Viridiana marque le retour de Buñuel en Espagne après une longue absence et une série de chefs d’œuvre réalisés au Mexique  : Los olivados, El et la vie criminelle d’Archibald Cruz. Après un bref passage aux Etats-Unis (La jeune fille), il revient à la réalisation en 1961 dans son pays natal bénéficiant paradoxalement du soutien (si l’on peut dire) de Franco qui accepte que son film représente l’Espagne au Festival de Cannes. Mais, l’irrévérence et la radicalité du propos ne plairont pas au régime qui interdira le film en dépit de son obtention –plus que méritée – de la palme d’or.

En fin de compte ce n’est pas seulement son anticléricalisme qui heurta les sensibilités de l’époque mais aussi la crudité et la lucidité avec laquelle il examine la mentalité espagnole. Adepte du surréalisme, passionné par les arts, obsessionnel né et fétichiste notoire, Buñuel demeure en revanche un grand pessimiste ayant une vision du monde ultra réaliste et sans illusion. Ironique et vicieuse, la morale du film qui n’en est pas une, se résume à cette contradiction : parfois plus on fait le bien,  plus on fait le mal.  Aphorisme absurde mais ô combien vérifiable chaque jour !

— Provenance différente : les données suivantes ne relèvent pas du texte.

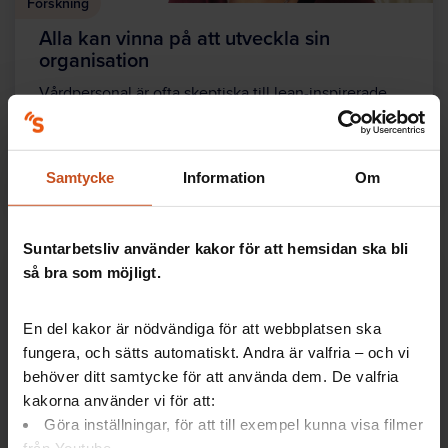
Forskning
Alla kan vinna på att utveckla sin
organisation
Vårdpersonal är ofta skeptiska till lean-inspirerade
organisationsförändringar som deras ledning
bestämt. Men om personalen får vara med och…
Ledarskap
2016-09-12
Samtycke
Information
Om
Suntarbetsliv använder kakor för att hemsidan ska bli
så bra som möjligt.
En del kakor är nödvändiga för att webbplatsen ska
fungera, och sätts automatiskt. Andra är valfria – och vi
behöver ditt samtycke för att använda dem. De valfria
kakorna använder vi för att:
Göra inställningar, för att till exempel kunna visa filmer
Så gör andra
från Youtube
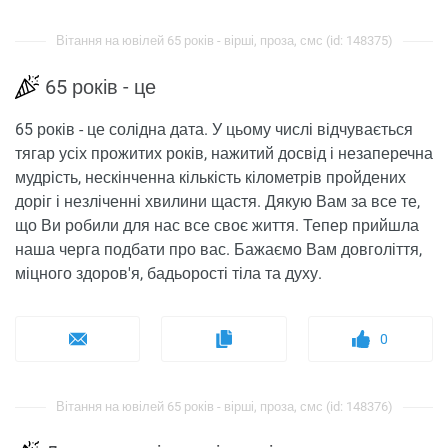
Вітання на ювілей 65 років - вірші, проза, смс (id: 148375)
65 років - це
65 років - це солідна дата. У цьому числі відчувається
тягар усіх прожитих років, нажитий досвід і незаперечна
мудрість, нескінченна кількість кілометрів пройдених
доріг і незліченні хвилини щастя. Дякую Вам за все те,
що Ви робили для нас все своє життя. Тепер прийшла
наша черга подбати про вас. Бажаємо Вам довголіття,
міцного здоров'я, бадьорості тіла та духу.
0
Вітання на ювілей 65 років - вірші, проза, смс (id: 148376)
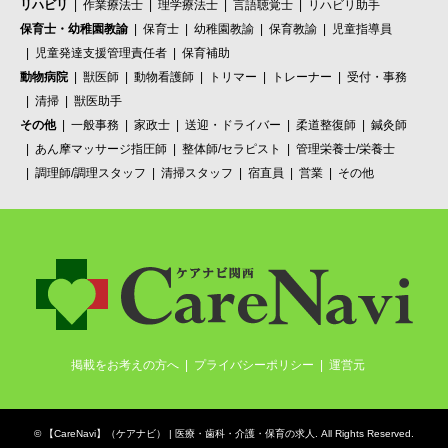
リハビリ
作業療法士
理学療法士
言語聴覚士
リハビリ助手
保育士・幼稚園教諭
保育士
幼稚園教諭
保育教諭
児童指導員
児童発達支援管理責任者
保育補助
動物病院
獣医師
動物看護師
トリマー
トレーナー
受付・事務
清掃
獣医助手
その他
一般事務
家政士
送迎・ドライバー
柔道整復師
鍼灸師
あん摩マッサージ指圧師
整体師/セラピスト
管理栄養士/栄養士
調理師/調理スタッフ
清掃スタッフ
宿直員
営業
その他
掲載をお考えの方へ
プライバシーポリシー
運営元
©
【CareNavi】（ケアナビ） | 医療・歯科・介護・保育の求人‎
. All Rights Reserved.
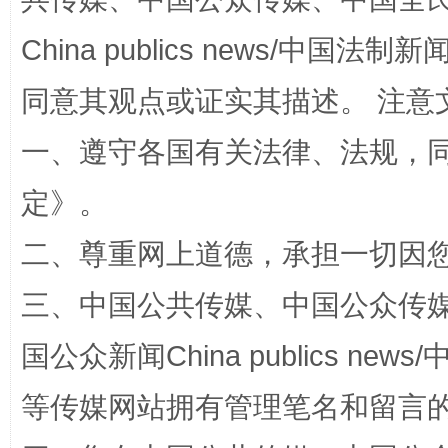
解纷+调解+退费，一次搞定
China publics news/中国法制新闻
同意其观点或证实其描述。 注意
一、遵守各国有关法律、法规，
定
》。
二、尊重网上道德，承担一切因
站台名比不上好声名
三、中国公共传媒、中国公众传媒、中国全
国公众新闻China publics news/中
等传媒网站拥有管理笔名和留言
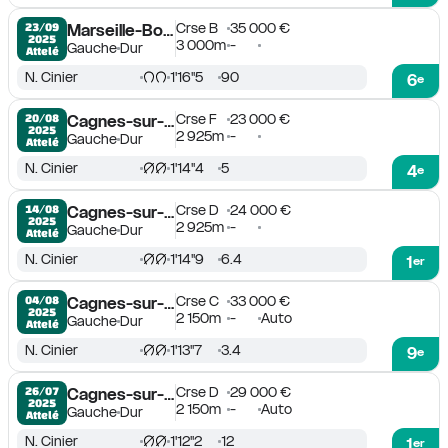
Crse B
35 000 €
23/09

Marseille-Borély
2025
3 000m
-
Gauche
Dur
Attelé
N. Cinier
1'16''5
90
6
e
Crse F
23 000 €
20/08

Cagnes-sur-Mer
2025
2 925m
-
Gauche
Dur
Attelé
N. Cinier
1'14''4
5
4
e
Crse D
24 000 €
14/08

Cagnes-sur-Mer
2025
2 925m
-
Gauche
Dur
Attelé
N. Cinier
1'14''9
6.4
1
er
Crse C
33 000 €
04/08

Cagnes-sur-Mer
2025
2 150m
-
Auto
Gauche
Dur
Attelé
N. Cinier
1'13''7
3.4
9
e
Crse D
29 000 €
26/07

Cagnes-sur-Mer
2025
2 150m
-
Auto
Gauche
Dur
Attelé
N. Cinier
1'12''2
12
1
er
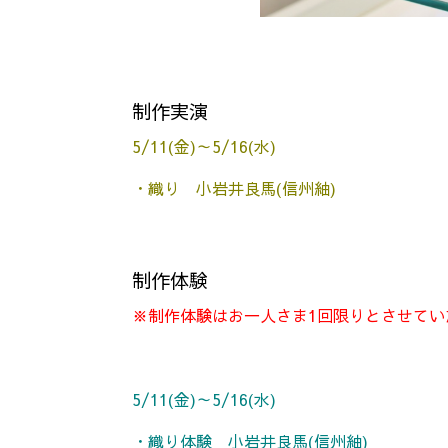
制作実演
5/11(金)～5/16(水)
・織り 小岩井良馬(信州紬)
制作体験
※制作体験はお一人さま1回限りとさせて
5/11(金)～5/16(水)
・織り体験 小岩井良馬(信州紬)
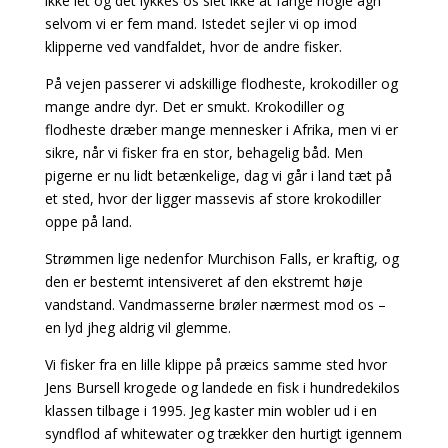
ikke let og det lykkes os slet ikke at fange nogle agn
selvom vi er fem mand. Istedet sejler vi op imod
klipperne ved vandfaldet, hvor de andre fisker.
På vejen passerer vi adskillige flodheste, krokodiller og
mange andre dyr. Det er smukt. Krokodiller og
flodheste dræber mange mennesker i Afrika, men vi er
sikre, når vi fisker fra en stor, behagelig båd. Men
pigerne er nu lidt betænkelige, dag vi går i land tæt på
et sted, hvor der ligger massevis af store krokodiller
oppe på land.
Strømmen lige nedenfor Murchison Falls, er kraftig, og
den er bestemt intensiveret af den ekstremt høje
vandstand. Vandmasserne brøler nærmest mod os –
en lyd jheg aldrig vil glemme.
Vi fisker fra en lille klippe på præics samme sted hvor
Jens Bursell krogede og landede en fisk i hundredekilos
klassen tilbage i 1995. Jeg kaster min wobler ud i en
syndflod af whitewater og trækker den hurtigt igennem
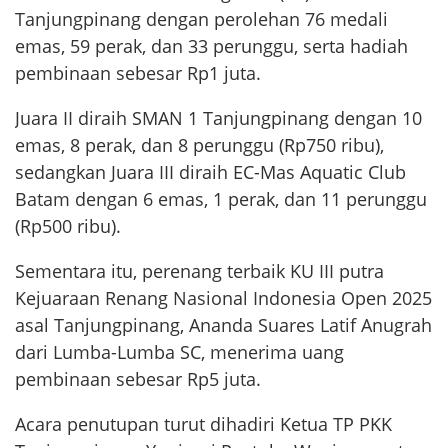
Tanjungpinang dengan perolehan 76 medali
emas, 59 perak, dan 33 perunggu, serta hadiah
pembinaan sebesar Rp1 juta.
Juara II diraih SMAN 1 Tanjungpinang dengan 10
emas, 8 perak, dan 8 perunggu (Rp750 ribu),
sedangkan Juara III diraih EC-Mas Aquatic Club
Batam dengan 6 emas, 1 perak, dan 11 perunggu
(Rp500 ribu).
Sementara itu, perenang terbaik KU III putra
Kejuaraan Renang Nasional Indonesia Open 2025
asal Tanjungpinang, Ananda Suares Latif Anugrah
dari Lumba-Lumba SC, menerima uang
pembinaan sebesar Rp5 juta.
Acara penutupan turut dihadiri Ketua TP PKK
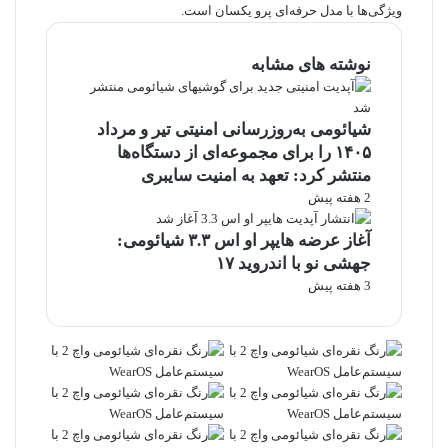
ویژگی‌ها با مدل حرفه‌ای پرو یکسان است.
نوشته های مشابه
شیائومی به‌روزرسانی امنیتی تیر و مرداد
۱۴۰۵ را برای مجموعه‌ای از دستگاه‌ها
منتشر کرد: تعهد به امنیت سایبری
2 هفته پیش
آغاز عرضه هایپر او اس ۳.۳ شیائومی:
جهشی نو با اندروید ۱۷
3 هفته پیش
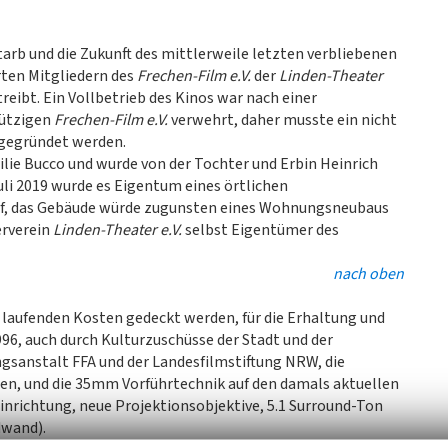
tarb und die Zukunft des mittlerweile letzten verbliebenen
rten Mitgliedern des
Frechen-Film e.V.
der
Linden-Theater
reibt. Ein Vollbetrieb des Kinos war nach einer
ützigen
Frechen-Film e.V.
verwehrt, daher musste ein nicht
 gegründet werden.
ilie Bucco und wurde von der Tochter und Erbin Heinrich
uli 2019 wurde es Eigentum eines örtlichen
f, das Gebäude würde zugunsten eines Wohnungsneubaus
erverein
Linden-Theater e.V.
selbst Eigentümer des
nach oben
 laufenden Kosten gedeckt werden, für die Erhaltung und
96, auch durch Kulturzuschüsse der Stadt und der
sanstalt FFA und der Landesfilmstiftung NRW, die
en, und die 35mm Vorführtechnik auf den damals aktuellen
nrichtung, neue Projektionsobjektive, 5.1 Surround-Ton
dwand).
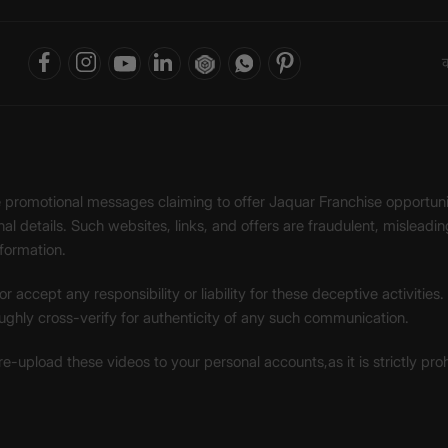
क
ke promotional messages claiming to offer Jaquar Franchise opport
onal details. Such websites, links, and offers are fraudulent, misle
nformation.
accept any responsibility or liability for these deceptive activities
ughly cross-verify for authenticity of any such communication.
 re-upload these videos to your personal accounts,as it is strictly pr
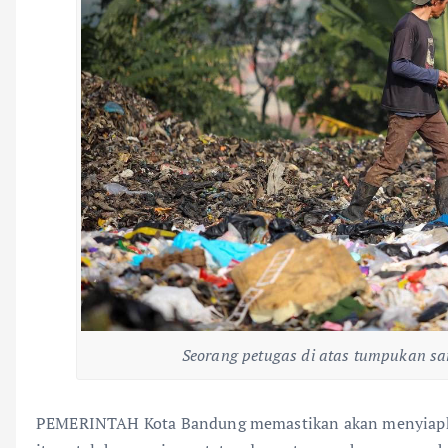
Seorang petugas di atas tumpukan sa
PEMERINTAH Kota Bandung memastikan akan menyiapkan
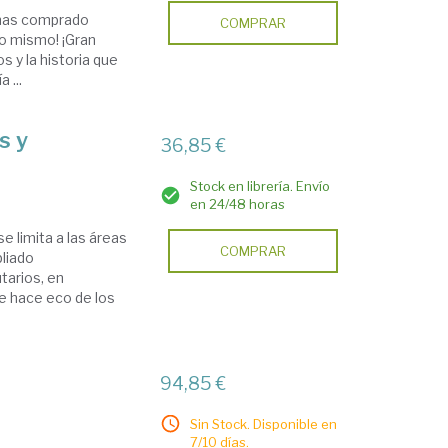
 has comprado
COMPRAR
lo mismo! ¡Gran
s y la historia que
 ...
s y
36,85 €
Stock en librería. Envío
en 24/48 horas
e limita a las áreas
COMPRAR
pliado
tarios, en
e hace eco de los
94,85 €
Sin Stock. Disponible en
7/10 días.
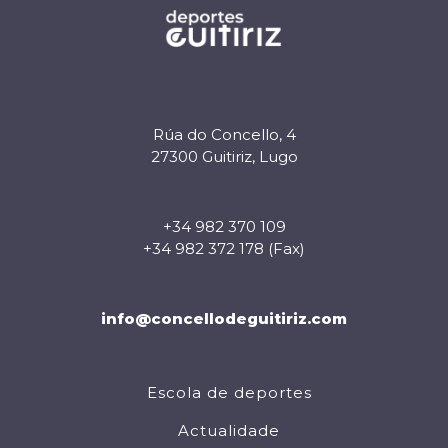
Rúa do Concello, 4
27300 Guitiriz, Lugo
+34 982 370 109
+34 982 372 178 (Fax)
info@concellodeguitiriz.com
Escola de deportes
Actualidade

Viridiana essaie d’aider de son mieux les rebus de la société mais ne fait que précipiter leur chute. Ces derniers sombreront encore davantage dans l’anarchie et le chaos. La religion en prend pour son grade et dans une ultime provocation dont il a le secret, Buñuel recrée la Cène à sa manière dans le cadre d’une orgie de mendiants qui n’en ont rien à cirer de la charité chrétienne et qui mettent l’église à sac.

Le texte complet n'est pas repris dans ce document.